A low-carb diet is also called a “reduced carbohydrate” or “controlled carbohydrate” diet. It is a broad term, encompassing many popular diet books as well as eating plans. A low-carb diet does not require you to follow a rigid diet format, but advise limiting the consumption of foods with fats and carbohydrates. Some diets limit the amount of overall carbohydrates, while others focus on certain types of foods, generally ones high in starch and sugars. Any diet whose primary focus is the reduction of carbohydrates in any way is “low carb”. Generally, a diet with 40% or less energy from carbohydrates is considered a “low-carb diet”, though people also measure it in different ways.

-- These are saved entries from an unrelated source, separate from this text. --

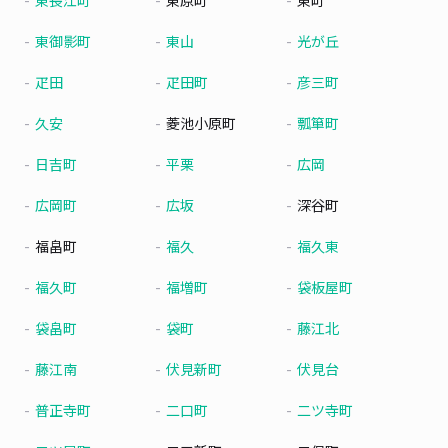
東長江町
東原町
東町
東御影町
東山
光が丘
疋田
疋田町
彦三町
久安
菱池小原町
瓢箪町
日吉町
平栗
広岡
広岡町
広坂
深谷町
福畠町
福久
福久東
福久町
福増町
袋板屋町
袋畠町
袋町
藤江北
藤江南
伏見新町
伏見台
普正寺町
二口町
二ツ寺町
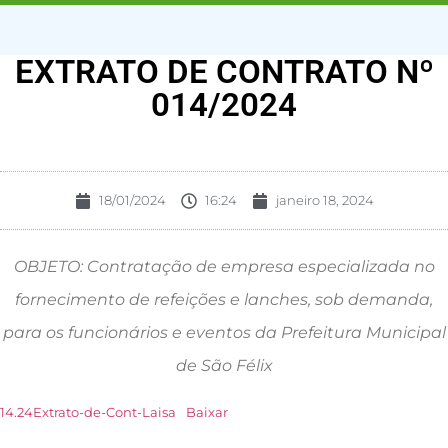
EXTRATO DE CONTRATO Nº
014/2024
18/01/2024
16:24
janeiro 18, 2024
OBJETO: Contratação de empresa especializada no
fornecimento de refeições e lanches, sob demanda,
para os funcionários e eventos da Prefeitura Municipal
de São Félix
14.24Extrato-de-Cont-Laisa
Baixar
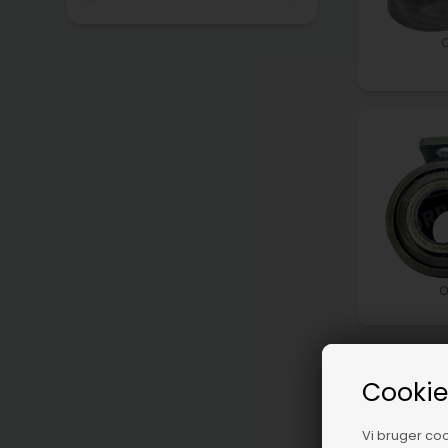
O
Cookie
Vi bruger cook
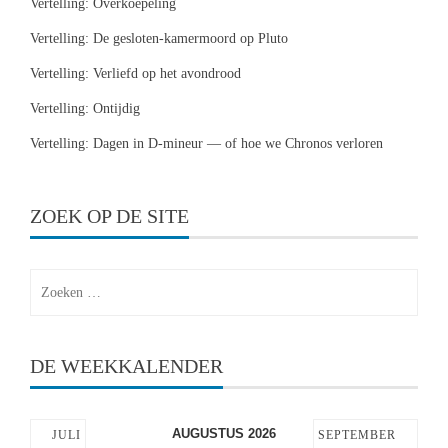
Vertelling: Overkoepeling
Vertelling: De gesloten-kamermoord op Pluto
Vertelling: Verliefd op het avondrood
Vertelling: Ontijdig
Vertelling: Dagen in D-mineur — of hoe we Chronos verloren
ZOEK OP DE SITE
Zoeken
naar:
DE WEEKKALENDER
AUGUSTUS 2026
JULI
SEPTEMBER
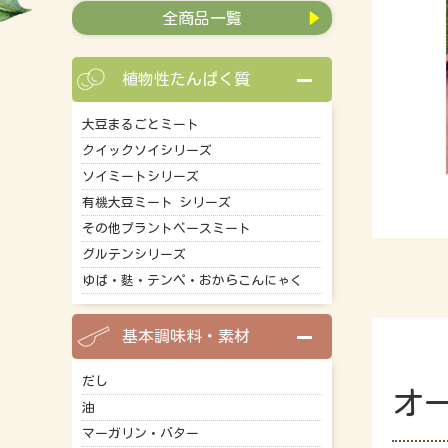
全商品一覧
植物性たんぱく質
大豆まるごとミート
クイックソイシリーズ
ソイミートシリーズ
有機大豆ミート シリーズ
その他プラントベースミート
グルテンシリーズ
ゆば・麩・テンペ・おからこんにゃく
基本調味料・素材
だし
オ
油
マーガリン・バター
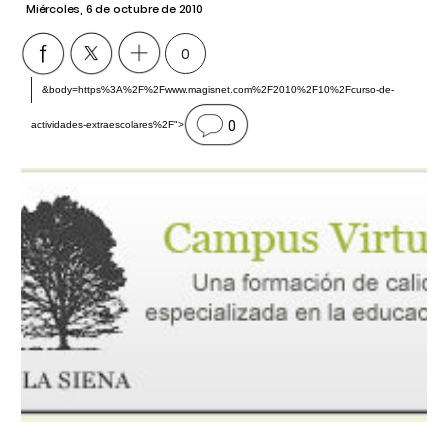
Miércoles, 6 de octubre de 2010
0
&body=https%3A%2F%2Fwww.magisnet.com%2F2010%2F10%2Fcurso-de-
0
actividades-extraescolares%2F">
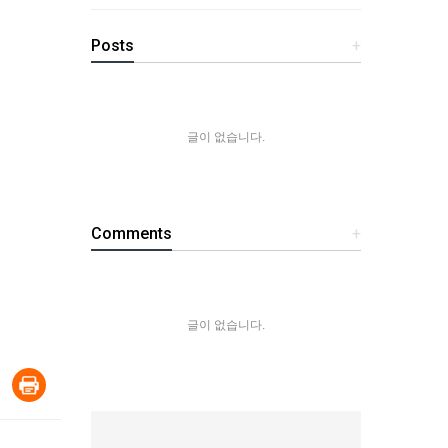
Posts
+
글이 없습니다.
Comments
+
글이 없습니다.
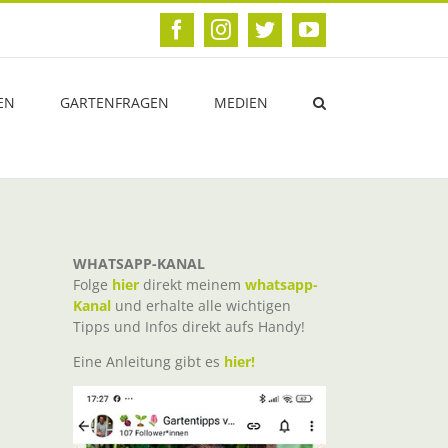
Facebook
Instagram
Twitter
YouTube
EN
GARTENFRAGEN
MEDIEN
WHATSAPP-KANAL
Folge
hier
direkt meinem
whatsapp-
Kanal
und erhalte alle wichtigen
Tipps und Infos direkt aufs Handy!
Eine Anleitung gibt es
hier!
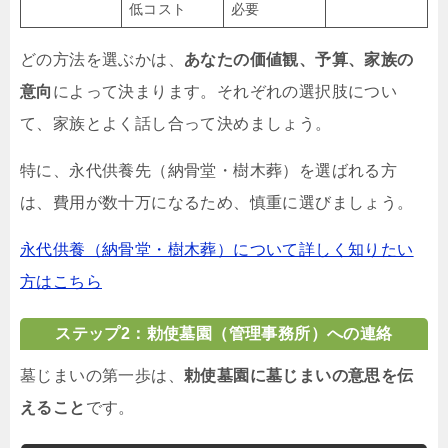
低コスト
必要
どの方法を選ぶかは、
あなたの価値観、予算、家族の
意向
によって決まります。それぞれの選択肢につい
て、家族とよく話し合って決めましょう。
特に、永代供養先（納骨堂・樹木葬）を選ばれる方
は、費用が数十万になるため、慎重に選びましょう。
永代供養（納骨堂・樹木葬）について詳しく知りたい
方はこちら
ステップ2：勅使墓園（管理事務所）への連絡
墓じまいの第一歩は、
勅使墓園に墓じまいの意思を伝
えること
です。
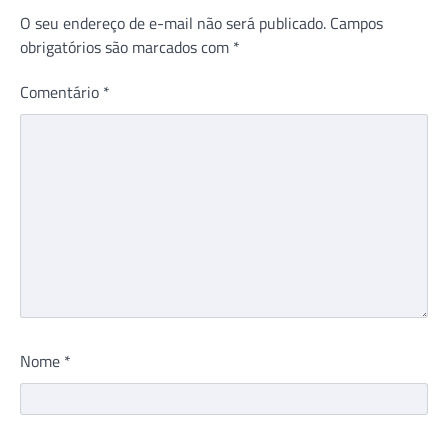
O seu endereço de e-mail não será publicado.
Campos
obrigatórios são marcados com
*
Comentário
*
Nome
*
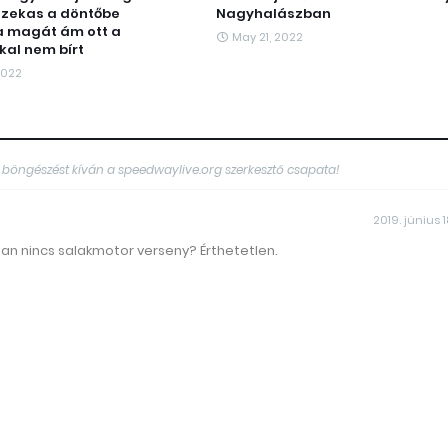
azekas a döntőbe
Nagyhalászban
a magát ám ott a
May 21, 2022
kal nem bírt
2022
 böngészést kíván a speedwaylive.org szerkesztő csapata!
2019. június 1
an nincs salakmotor verseny? Érthetetlen.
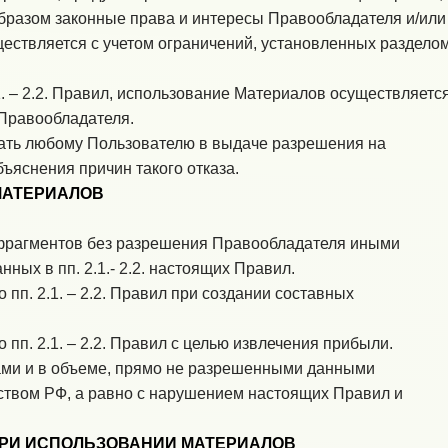
разом законные права и интересы Правообладателя и/или
ществляется с учетом ограничений, установленных раздело
.
–
2.2.
Правил, использование Материалов осуществляетс
Правообладателя.
ать любому Пользователю в выдаче разрешения на
ъяснения причин такого отказа.
МАТЕРИАЛОВ
фрагментов без разрешения Правообладателя иными
занных в
пп. 2.1.
-
2.2.
настоящих Правил.
но
пп. 2.1.
–
2.2.
Правил при создании составных
но
пп. 2.1.
–
2.2.
Правил с целью извлечения прибыли.
ми и в объеме, прямо не разрешенными данными
твом РФ, а равно с нарушением настоящих Правил и
РИ ИСПОЛЬЗОВАНИИ МАТЕРИАЛОВ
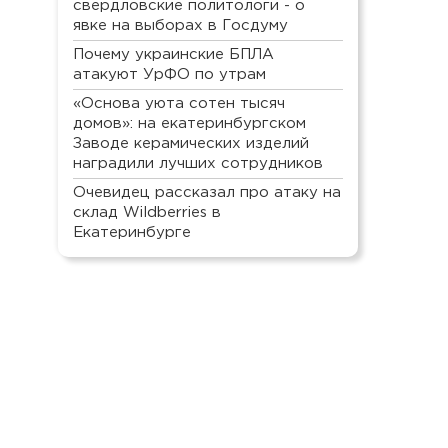
свердловские политологи - о
явке на выборах в Госдуму
Почему украинские БПЛА
атакуют УрФО по утрам
«Основа уюта сотен тысяч
домов»: на екатеринбургском
Заводе керамических изделий
наградили лучших сотрудников
Очевидец рассказал про атаку на
склад Wildberries в
Екатеринбурге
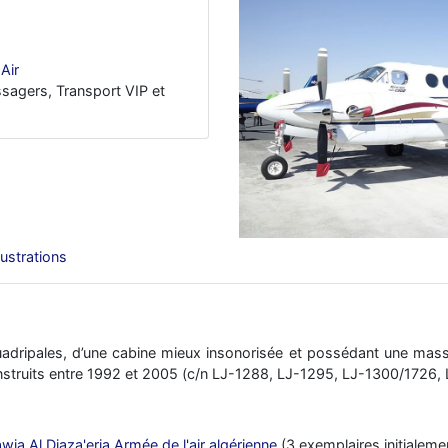
Air
sagers, Transport VIP et
llustrations
uadripales, d’une cabine mieux insonorisée et possédant une mas
truits entre 1992 et 2005 (c/n LJ-1288, LJ-1295, LJ-1300/1726, 
ia Al Djaza'eria Armée de l'air algérienne
(3 exemplaires initialeme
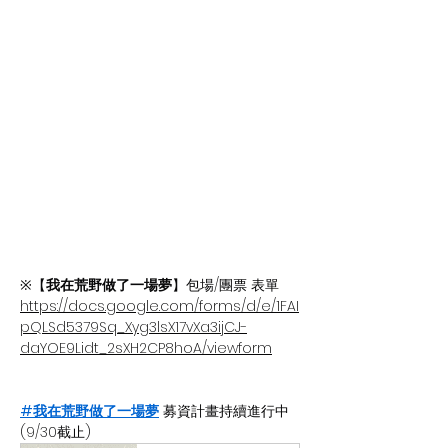
※【
我在荒野做了一場夢
】包場/團票 表單
https://docs.google.com/forms/d/e/1FAI
pQLSd5379Sq_Xyg3lsX17vXa3ijCJ-
daYOE9Lidt_2sXH2CP8hoA/viewform
#我在荒野做了一場夢
 募資計畫持續進行中
(9/30截止)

Low-carb diets help reduce blood sugar and insulin production, which enables the body to utilize stored fat for energy more easily, as well as providing other health benefits and better control over eating. Starch or sugar is highest in carbohydrates. Other food items include anything made with flour, grains, added sugar, and starchy vegetables such as potatoes and corn. Most processed foods are also high in carbohydrates. Examples of low-carb foods are proteins such as meat and eggs, most vegetables, low-sugar fruits (such as strawberries), soybeans, and some dairy products.
Erythritol has the least impact on blood sugar and almost no calories. This white powdery sweetener is very useful and versatile, and can be easily used as an alternative to sugar in cakes and chocolates. There are many people who could benefit from reducing their intake of sugar and refined grains. Individuals vary in their tolerance for carbohydrates. Various studies tells us that people with insulin resistance had better results in terms of weight loss and improvement in health factors such as triglyceride levels on a low-carb diet, while the insulin-sensitive group had better results on a high carb/low fat diet.